My rating: 5 of 5 stars
There are a number of editions of this collection of poems, as Whitman apparently continued to revise it right up until his death. The 1855 edition is popular but there is a “Deathbed Edition” which–as the name implies–is the closest thing to a final draft that exists.
Back in the day (the late 19th century), this was considered racy and controversial stuff, and the collection got Whitman fired from is civil service job as well as a great many vitriol-filled reviews. Like the works of Emerson and Thoreau, with whom Whitman shared some beliefs, it was also controversial in that the poem put man at the fore and religion was shunted out of the picture. (Trust in yourself and don’t blindly follow anyone was still a heretical notion among many at the time.) This isn’t to say that Whitman eliminated spirituality from his work (any more than Emerson did), references to the soul are commonplace—but it’s a mystic spirituality. There were features outside the “prurient” and religious that angered many, such as Whitman’s shining of light on the barbaric institution of slavery. However, today Leaves of Grass is considered one of America’s greatest and most beloved works of poetry, and for good reason. It beautifully reflects an America that was changing, an America subject to a new era of ideas both from science and from distant lands.
It should be noted that this is a life’s work. If you are expecting a typically thin poetry collection, you will be in for a surprise. Leaves of Grass is of a page count normally reserved for histories and epic novels. The collection consists of 35 “Books” that are quasi-themed sub-collections of poems. Individual poems vary greatly with some being only a few lines and some running for pages. Most of the poems are free verse, though there are sections that display a meter (specifically iambic pentameter.) Free verse is poetry without meter or rhyme. If you didn’t know there was such poetry, you may want to work through your Doctor Seuss before you crack open a tome like this one.
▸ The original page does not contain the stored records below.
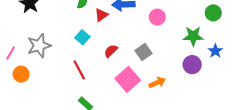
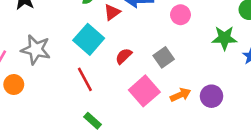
cyan square: (82, 37) -> (89, 39), size x1.6
gray star: (39, 46) -> (36, 50), turned 30
purple circle: (192, 65) -> (211, 96), moved

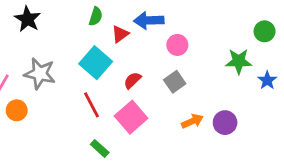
pink circle: (180, 15) -> (177, 45), moved
pink square: (144, 91) -> (131, 117), moved

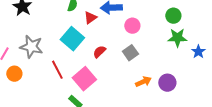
green circle: (265, 31) -> (173, 16), moved
red line: (92, 105) -> (57, 70), moved
pink square: (131, 117) -> (84, 79), moved

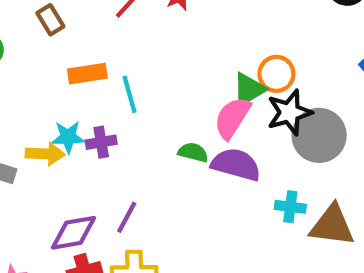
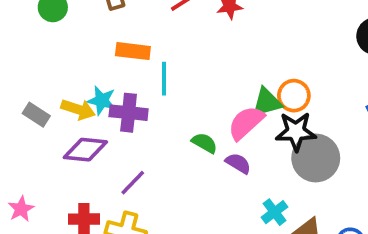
purple cross: (101, 142) -> (129, 113), size x1.4
purple semicircle: (236, 164) -> (238, 163), size x0.6
cyan cross: (290, 207) -> (275, 212), turned 30
purple diamond: (73, 233) -> (85, 150), moved

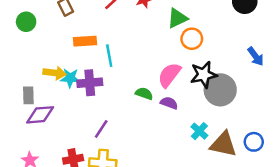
orange circle: (294, 96) -> (192, 39), moved
green triangle: (267, 102) -> (177, 18), moved
yellow arrow: (78, 109) -> (55, 73), moved
gray rectangle: (36, 115) -> (28, 95), turned 66
purple diamond: (85, 150) -> (40, 115), moved

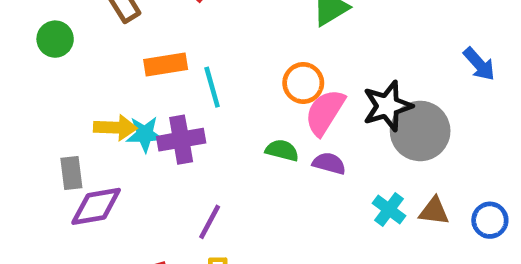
orange circle: (192, 39) -> (303, 83), moved
brown triangle: (223, 144) -> (434, 211), moved, size x0.6

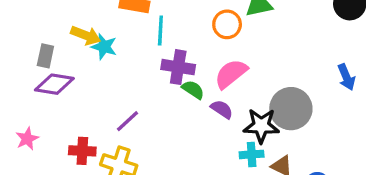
orange circle: (303, 83) -> (227, 24), moved
black star: (387, 106) -> (261, 126), moved
purple cross: (181, 140) -> (178, 67), moved
cyan cross: (389, 210) -> (252, 154), turned 30

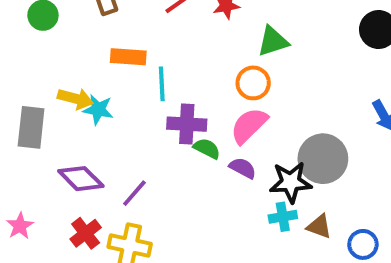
orange circle: (227, 24) -> (253, 83), moved
gray rectangle: (45, 56) -> (31, 127), size x1.5
purple diamond: (54, 84) -> (81, 179), moved, turned 42
red cross: (82, 151) -> (86, 233), turned -35

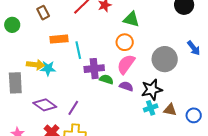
green triangle: (273, 41) -> (131, 19), turned 42
gray circle: (323, 159) -> (165, 59), moved

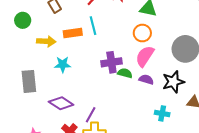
cyan line: (78, 50) -> (93, 26), moved
yellow arrow: (36, 65) -> (46, 41), moved
purple line: (73, 108) -> (91, 115), moved
cyan cross: (151, 108) -> (162, 113), moved, turned 32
There are a few themes that are repeatedly revisited. One idea that made the collection so controversial is that it exalted in the human form and the physicality of humanity. In recent years, a lot of discussion of this work revolves around whether Whitman was or wasn’t homosexual or bisexual. Not that it matters, but the fact is there is a dearth of information about what form of sexuality Whitman practiced—if any, but one can imagine why people wondered. Whitman writes descriptively about both the male and female forms, and was not shy about verse that suggested lying with this gender in one poem and the other in the next. The poem “I Sing the Body Electric” is probably the most famous example of Whitman’s discussion of the body.
However, perhaps the most striking theme is a celebration of America, both in its natural state and as it was shaped by the people who settled there. In multiple poems one sees long strings of description and exposition about the various states of the United States. Whitman paints pictures of the nation as a collage showing the variations among its constituent parts. To a lesser extent, he does the same for the world (e.g. see Book VI.)
I enjoyed this collection, although I will admit I read it a bit here and a bit there over a long time period. I, therefore, probably missed some of the depth of meaning coming from how the poems were arranged. Maybe someday I’ll have time to go back and read it once more. However, the beauty of this collection is that it’s so many different things. It meanders like a river, and peers overland with an eagle-eyed view. It offers scenes that are like a hard-boiled work of film noir and ones that are like Ansel Adams pictures. It’s not anti-god, but rather about the god within, or the god within the blade of grass. Leaves of Grass offers brilliant turns of phrase, bold descriptions, and always interspersed with the author’s personal philosophy.